## Task requirements
From the records below, take each line where the string "涨停雷达" shows up and copy it.

## Study material

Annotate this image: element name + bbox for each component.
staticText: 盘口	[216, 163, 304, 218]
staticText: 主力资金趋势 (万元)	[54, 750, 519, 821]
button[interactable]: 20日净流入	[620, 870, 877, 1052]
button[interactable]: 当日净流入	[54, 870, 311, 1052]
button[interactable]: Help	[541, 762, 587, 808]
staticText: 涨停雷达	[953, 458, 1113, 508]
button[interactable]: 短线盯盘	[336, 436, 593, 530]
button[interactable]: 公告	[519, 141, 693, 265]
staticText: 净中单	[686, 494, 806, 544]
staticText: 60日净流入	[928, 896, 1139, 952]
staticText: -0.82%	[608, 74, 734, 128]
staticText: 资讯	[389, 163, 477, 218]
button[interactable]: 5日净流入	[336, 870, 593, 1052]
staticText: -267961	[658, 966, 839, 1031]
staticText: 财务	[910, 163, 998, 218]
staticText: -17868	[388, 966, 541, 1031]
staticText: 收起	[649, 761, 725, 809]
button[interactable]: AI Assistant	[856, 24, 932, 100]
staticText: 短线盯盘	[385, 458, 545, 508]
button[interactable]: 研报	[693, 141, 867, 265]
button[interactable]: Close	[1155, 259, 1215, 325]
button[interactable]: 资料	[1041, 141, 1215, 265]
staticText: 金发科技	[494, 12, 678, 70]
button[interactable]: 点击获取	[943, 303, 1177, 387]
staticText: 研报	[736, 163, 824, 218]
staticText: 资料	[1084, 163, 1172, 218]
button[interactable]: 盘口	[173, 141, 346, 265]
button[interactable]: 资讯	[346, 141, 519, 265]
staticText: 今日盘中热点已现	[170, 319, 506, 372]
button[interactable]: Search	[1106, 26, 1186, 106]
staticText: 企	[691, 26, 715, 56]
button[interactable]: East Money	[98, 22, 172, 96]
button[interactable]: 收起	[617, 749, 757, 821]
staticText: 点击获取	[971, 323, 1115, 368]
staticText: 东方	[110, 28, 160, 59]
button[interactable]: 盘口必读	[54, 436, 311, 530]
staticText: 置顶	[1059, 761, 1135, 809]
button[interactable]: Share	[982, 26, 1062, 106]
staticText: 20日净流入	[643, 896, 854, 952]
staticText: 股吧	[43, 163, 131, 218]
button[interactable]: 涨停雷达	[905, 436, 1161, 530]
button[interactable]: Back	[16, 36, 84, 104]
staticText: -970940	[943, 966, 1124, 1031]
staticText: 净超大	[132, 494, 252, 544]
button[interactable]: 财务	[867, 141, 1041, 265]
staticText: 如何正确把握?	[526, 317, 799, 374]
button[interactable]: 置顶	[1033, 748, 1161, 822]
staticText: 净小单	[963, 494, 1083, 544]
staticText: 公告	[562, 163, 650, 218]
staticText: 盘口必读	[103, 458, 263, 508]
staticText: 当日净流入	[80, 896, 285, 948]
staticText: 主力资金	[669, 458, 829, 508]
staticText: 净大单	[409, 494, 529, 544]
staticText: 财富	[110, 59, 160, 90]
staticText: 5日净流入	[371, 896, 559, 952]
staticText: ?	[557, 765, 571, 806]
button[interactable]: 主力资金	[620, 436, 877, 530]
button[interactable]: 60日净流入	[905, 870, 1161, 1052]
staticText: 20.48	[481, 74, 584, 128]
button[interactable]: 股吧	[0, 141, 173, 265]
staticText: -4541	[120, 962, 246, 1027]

## Expected answer
staticText: 涨停雷达	[953, 458, 1113, 508]
button[interactable]: 涨停雷达	[905, 436, 1161, 530]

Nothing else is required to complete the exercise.